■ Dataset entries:
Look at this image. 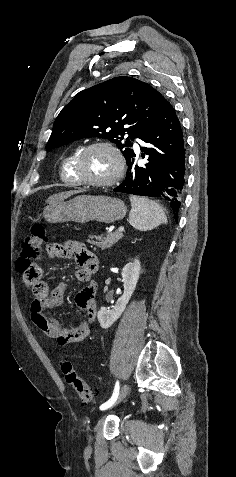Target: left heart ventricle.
<instances>
[{"label": "left heart ventricle", "instance_id": "obj_1", "mask_svg": "<svg viewBox=\"0 0 236 477\" xmlns=\"http://www.w3.org/2000/svg\"><path fill=\"white\" fill-rule=\"evenodd\" d=\"M115 170V158L105 148H94L90 150L83 159L81 166L83 177L94 181L109 179Z\"/></svg>", "mask_w": 236, "mask_h": 477}]
</instances>
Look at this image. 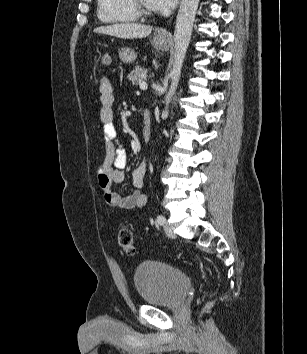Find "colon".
Masks as SVG:
<instances>
[{"label": "colon", "instance_id": "colon-1", "mask_svg": "<svg viewBox=\"0 0 307 354\" xmlns=\"http://www.w3.org/2000/svg\"><path fill=\"white\" fill-rule=\"evenodd\" d=\"M112 61V56L109 53H104L101 56L100 62L103 66H109ZM118 244L120 248L127 254V255H134L135 254V245L133 239V233L129 226L122 225L118 230Z\"/></svg>", "mask_w": 307, "mask_h": 354}]
</instances>
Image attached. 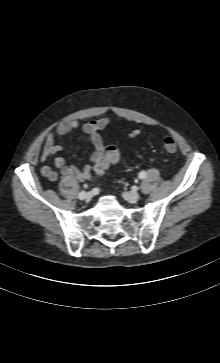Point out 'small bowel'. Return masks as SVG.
Returning <instances> with one entry per match:
<instances>
[{
	"mask_svg": "<svg viewBox=\"0 0 220 363\" xmlns=\"http://www.w3.org/2000/svg\"><path fill=\"white\" fill-rule=\"evenodd\" d=\"M109 124L108 118H96L88 122L79 124L76 120H69L61 123L54 131L48 133L41 153V161L53 160L56 169L49 165L41 168L43 177L50 181H56L60 175L78 180L91 181L94 179L98 168H106L103 162L104 141L99 131L104 129ZM81 127L86 135V141L94 146V151L90 157V162L84 168H78L73 164H67L61 157L55 155L63 149L56 144V138L64 136L71 131Z\"/></svg>",
	"mask_w": 220,
	"mask_h": 363,
	"instance_id": "c3829d8e",
	"label": "small bowel"
}]
</instances>
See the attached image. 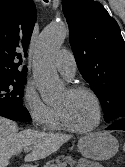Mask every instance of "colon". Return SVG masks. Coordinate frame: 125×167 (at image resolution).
Segmentation results:
<instances>
[{"mask_svg":"<svg viewBox=\"0 0 125 167\" xmlns=\"http://www.w3.org/2000/svg\"><path fill=\"white\" fill-rule=\"evenodd\" d=\"M123 151H124V153H125V143H124V145H123Z\"/></svg>","mask_w":125,"mask_h":167,"instance_id":"colon-1","label":"colon"}]
</instances>
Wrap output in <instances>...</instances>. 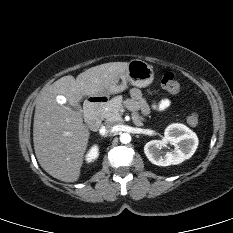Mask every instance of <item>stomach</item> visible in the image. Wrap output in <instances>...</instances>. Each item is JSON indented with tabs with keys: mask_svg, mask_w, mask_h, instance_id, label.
Returning a JSON list of instances; mask_svg holds the SVG:
<instances>
[{
	"mask_svg": "<svg viewBox=\"0 0 233 233\" xmlns=\"http://www.w3.org/2000/svg\"><path fill=\"white\" fill-rule=\"evenodd\" d=\"M154 72L151 65L140 59H133L128 63L127 69L102 94H116L124 91L127 83L136 87H146L152 83Z\"/></svg>",
	"mask_w": 233,
	"mask_h": 233,
	"instance_id": "stomach-1",
	"label": "stomach"
}]
</instances>
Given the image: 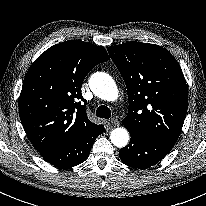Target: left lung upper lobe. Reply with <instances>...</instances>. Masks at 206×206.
Masks as SVG:
<instances>
[{"label": "left lung upper lobe", "instance_id": "1", "mask_svg": "<svg viewBox=\"0 0 206 206\" xmlns=\"http://www.w3.org/2000/svg\"><path fill=\"white\" fill-rule=\"evenodd\" d=\"M108 52L127 87L126 129L176 143L188 108V88L176 59L161 46L134 41Z\"/></svg>", "mask_w": 206, "mask_h": 206}]
</instances>
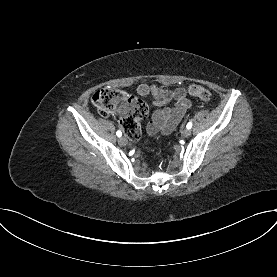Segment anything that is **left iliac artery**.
<instances>
[{
	"label": "left iliac artery",
	"instance_id": "44dca946",
	"mask_svg": "<svg viewBox=\"0 0 277 277\" xmlns=\"http://www.w3.org/2000/svg\"><path fill=\"white\" fill-rule=\"evenodd\" d=\"M186 127H187L188 129H191V128H192V123L189 122V123L186 125Z\"/></svg>",
	"mask_w": 277,
	"mask_h": 277
}]
</instances>
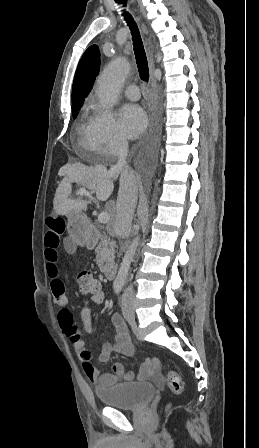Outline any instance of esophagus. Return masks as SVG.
Instances as JSON below:
<instances>
[{
  "mask_svg": "<svg viewBox=\"0 0 259 448\" xmlns=\"http://www.w3.org/2000/svg\"><path fill=\"white\" fill-rule=\"evenodd\" d=\"M149 65H150V71H151V86H152V89L155 90L156 86H157V82H156V79L154 76V71H155L154 60H153V57L151 54L149 57Z\"/></svg>",
  "mask_w": 259,
  "mask_h": 448,
  "instance_id": "obj_1",
  "label": "esophagus"
}]
</instances>
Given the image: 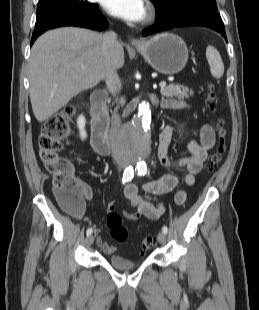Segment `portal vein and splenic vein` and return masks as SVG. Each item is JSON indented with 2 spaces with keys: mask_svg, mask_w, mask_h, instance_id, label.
Returning a JSON list of instances; mask_svg holds the SVG:
<instances>
[{
  "mask_svg": "<svg viewBox=\"0 0 259 310\" xmlns=\"http://www.w3.org/2000/svg\"><path fill=\"white\" fill-rule=\"evenodd\" d=\"M82 68H84V66H82ZM159 86L161 87V88H163V87H165L166 86V82H160L159 83Z\"/></svg>",
  "mask_w": 259,
  "mask_h": 310,
  "instance_id": "obj_1",
  "label": "portal vein and splenic vein"
}]
</instances>
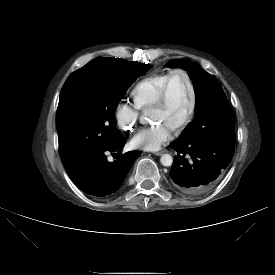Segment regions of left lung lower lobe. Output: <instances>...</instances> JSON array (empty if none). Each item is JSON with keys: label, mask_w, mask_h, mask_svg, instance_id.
<instances>
[{"label": "left lung lower lobe", "mask_w": 275, "mask_h": 275, "mask_svg": "<svg viewBox=\"0 0 275 275\" xmlns=\"http://www.w3.org/2000/svg\"><path fill=\"white\" fill-rule=\"evenodd\" d=\"M177 155L170 171L173 186L187 195L210 190L227 168L234 154V142L224 138L173 141Z\"/></svg>", "instance_id": "0a47b994"}]
</instances>
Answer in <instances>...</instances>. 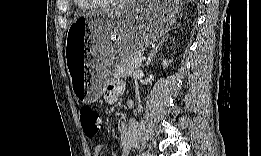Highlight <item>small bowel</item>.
<instances>
[{"instance_id": "obj_1", "label": "small bowel", "mask_w": 261, "mask_h": 156, "mask_svg": "<svg viewBox=\"0 0 261 156\" xmlns=\"http://www.w3.org/2000/svg\"><path fill=\"white\" fill-rule=\"evenodd\" d=\"M123 90V85L119 82L109 83L105 89V98L108 102L112 103L116 96L119 95ZM121 140L120 149L121 156H128L132 150L137 145L138 132L137 123L135 120H130L128 123H123L121 127ZM112 155H116L115 149L112 146ZM104 152V147L98 144L94 147L92 155L101 156Z\"/></svg>"}]
</instances>
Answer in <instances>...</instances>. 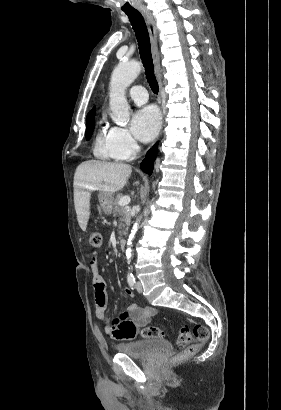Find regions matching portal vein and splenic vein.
I'll list each match as a JSON object with an SVG mask.
<instances>
[{
    "mask_svg": "<svg viewBox=\"0 0 281 410\" xmlns=\"http://www.w3.org/2000/svg\"><path fill=\"white\" fill-rule=\"evenodd\" d=\"M131 199L129 196H123L119 200V205L120 206H126L130 203Z\"/></svg>",
    "mask_w": 281,
    "mask_h": 410,
    "instance_id": "18ae733b",
    "label": "portal vein and splenic vein"
}]
</instances>
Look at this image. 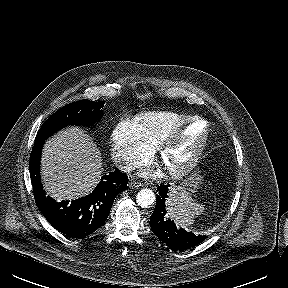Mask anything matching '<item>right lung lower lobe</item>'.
I'll use <instances>...</instances> for the list:
<instances>
[{
    "label": "right lung lower lobe",
    "mask_w": 288,
    "mask_h": 288,
    "mask_svg": "<svg viewBox=\"0 0 288 288\" xmlns=\"http://www.w3.org/2000/svg\"><path fill=\"white\" fill-rule=\"evenodd\" d=\"M43 143H35L30 155V177L35 202L47 221L59 232L74 238L86 237L104 224L114 199L127 189L128 177L115 170L104 175L89 195L72 201L56 202L46 196L42 189L39 165Z\"/></svg>",
    "instance_id": "98d812e1"
}]
</instances>
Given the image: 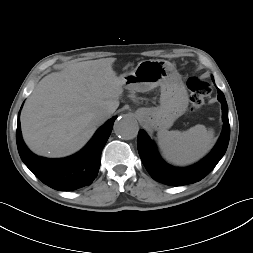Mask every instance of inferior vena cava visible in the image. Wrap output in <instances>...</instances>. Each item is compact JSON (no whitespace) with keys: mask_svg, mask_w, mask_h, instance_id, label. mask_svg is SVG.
I'll return each mask as SVG.
<instances>
[{"mask_svg":"<svg viewBox=\"0 0 253 253\" xmlns=\"http://www.w3.org/2000/svg\"><path fill=\"white\" fill-rule=\"evenodd\" d=\"M111 116L110 111H99L95 114L94 118L97 123H104Z\"/></svg>","mask_w":253,"mask_h":253,"instance_id":"inferior-vena-cava-1","label":"inferior vena cava"}]
</instances>
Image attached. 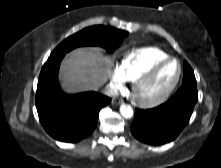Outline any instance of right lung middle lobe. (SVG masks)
I'll return each mask as SVG.
<instances>
[{"label": "right lung middle lobe", "instance_id": "1", "mask_svg": "<svg viewBox=\"0 0 221 168\" xmlns=\"http://www.w3.org/2000/svg\"><path fill=\"white\" fill-rule=\"evenodd\" d=\"M127 35L126 31L112 27L102 25L87 27L62 41L50 56L65 55L80 46H101L112 52Z\"/></svg>", "mask_w": 221, "mask_h": 168}]
</instances>
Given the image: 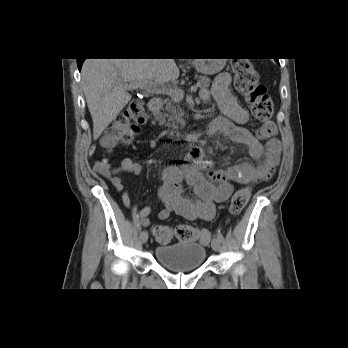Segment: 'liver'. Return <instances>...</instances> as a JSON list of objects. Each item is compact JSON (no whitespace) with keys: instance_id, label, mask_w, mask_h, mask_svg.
Here are the masks:
<instances>
[{"instance_id":"1","label":"liver","mask_w":348,"mask_h":348,"mask_svg":"<svg viewBox=\"0 0 348 348\" xmlns=\"http://www.w3.org/2000/svg\"><path fill=\"white\" fill-rule=\"evenodd\" d=\"M180 75L174 59H86L81 82L97 140L128 104L126 83L148 80L166 84Z\"/></svg>"}]
</instances>
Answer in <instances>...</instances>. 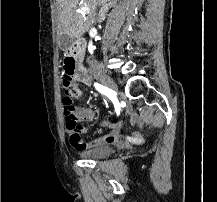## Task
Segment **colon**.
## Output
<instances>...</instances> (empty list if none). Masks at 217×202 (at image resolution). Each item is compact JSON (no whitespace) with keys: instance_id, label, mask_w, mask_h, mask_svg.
I'll return each mask as SVG.
<instances>
[{"instance_id":"1","label":"colon","mask_w":217,"mask_h":202,"mask_svg":"<svg viewBox=\"0 0 217 202\" xmlns=\"http://www.w3.org/2000/svg\"><path fill=\"white\" fill-rule=\"evenodd\" d=\"M70 93L71 95H75V92L73 90H63L62 100L66 125L69 130L81 131L82 126H80L77 122L74 112L73 100Z\"/></svg>"}]
</instances>
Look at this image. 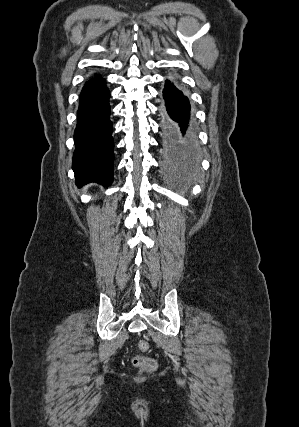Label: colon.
Wrapping results in <instances>:
<instances>
[{"instance_id": "5ec220e1", "label": "colon", "mask_w": 299, "mask_h": 427, "mask_svg": "<svg viewBox=\"0 0 299 427\" xmlns=\"http://www.w3.org/2000/svg\"><path fill=\"white\" fill-rule=\"evenodd\" d=\"M149 349V344L146 341H139L137 344V350L139 352H145ZM131 363L140 368L144 372H153L157 369V361L153 358L136 354L131 358Z\"/></svg>"}]
</instances>
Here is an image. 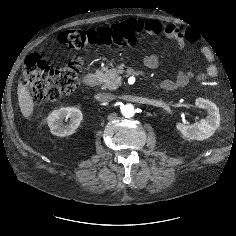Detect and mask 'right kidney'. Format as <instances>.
<instances>
[{"mask_svg":"<svg viewBox=\"0 0 236 236\" xmlns=\"http://www.w3.org/2000/svg\"><path fill=\"white\" fill-rule=\"evenodd\" d=\"M68 119L69 123L65 125L64 120ZM82 119V112L78 108L65 107L49 114L47 123L53 135L64 137L73 134Z\"/></svg>","mask_w":236,"mask_h":236,"instance_id":"1","label":"right kidney"}]
</instances>
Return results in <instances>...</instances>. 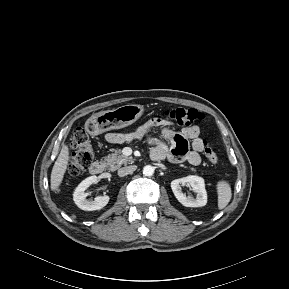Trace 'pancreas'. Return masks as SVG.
Instances as JSON below:
<instances>
[{
    "mask_svg": "<svg viewBox=\"0 0 289 289\" xmlns=\"http://www.w3.org/2000/svg\"><path fill=\"white\" fill-rule=\"evenodd\" d=\"M111 151L113 153L109 154L104 158V163L111 171L117 170L121 165H126L134 162V159L132 157H126L120 154V149H112ZM191 170L196 171L195 168H191Z\"/></svg>",
    "mask_w": 289,
    "mask_h": 289,
    "instance_id": "pancreas-1",
    "label": "pancreas"
}]
</instances>
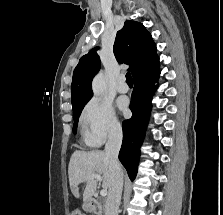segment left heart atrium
Returning <instances> with one entry per match:
<instances>
[{
    "label": "left heart atrium",
    "mask_w": 223,
    "mask_h": 215,
    "mask_svg": "<svg viewBox=\"0 0 223 215\" xmlns=\"http://www.w3.org/2000/svg\"><path fill=\"white\" fill-rule=\"evenodd\" d=\"M119 106L120 107H124V104L122 102L119 101Z\"/></svg>",
    "instance_id": "39dd6f15"
}]
</instances>
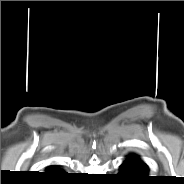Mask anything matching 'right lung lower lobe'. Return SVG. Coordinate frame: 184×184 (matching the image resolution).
<instances>
[{
    "instance_id": "98d812e1",
    "label": "right lung lower lobe",
    "mask_w": 184,
    "mask_h": 184,
    "mask_svg": "<svg viewBox=\"0 0 184 184\" xmlns=\"http://www.w3.org/2000/svg\"><path fill=\"white\" fill-rule=\"evenodd\" d=\"M47 173L51 174L53 176H59V175L65 174L63 171H60L59 168H57L55 166H52V167L48 168Z\"/></svg>"
}]
</instances>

■ WHAT IS EXPECTED: Reproduce the final stretch of lines exactly: the line containing "segment left heart atrium" through the last line of the data, both included. Pictures do not belong in the copy.

■ SOLUTION FOR THIS PROBLEM:
segment left heart atrium
Returning <instances> with one entry per match:
<instances>
[{
    "label": "left heart atrium",
    "mask_w": 223,
    "mask_h": 215,
    "mask_svg": "<svg viewBox=\"0 0 223 215\" xmlns=\"http://www.w3.org/2000/svg\"><path fill=\"white\" fill-rule=\"evenodd\" d=\"M119 106L120 107H124V104L122 102L119 101Z\"/></svg>",
    "instance_id": "39dd6f15"
}]
</instances>
Mask anything matching 'right lung lower lobe'. Return SVG. Coordinate frame: 184×184 (matching the image resolution).
<instances>
[{
    "instance_id": "98d812e1",
    "label": "right lung lower lobe",
    "mask_w": 184,
    "mask_h": 184,
    "mask_svg": "<svg viewBox=\"0 0 184 184\" xmlns=\"http://www.w3.org/2000/svg\"><path fill=\"white\" fill-rule=\"evenodd\" d=\"M47 173L51 174L53 176H59V175L65 174L63 171H60L59 168H57L55 166H52V167L48 168Z\"/></svg>"
}]
</instances>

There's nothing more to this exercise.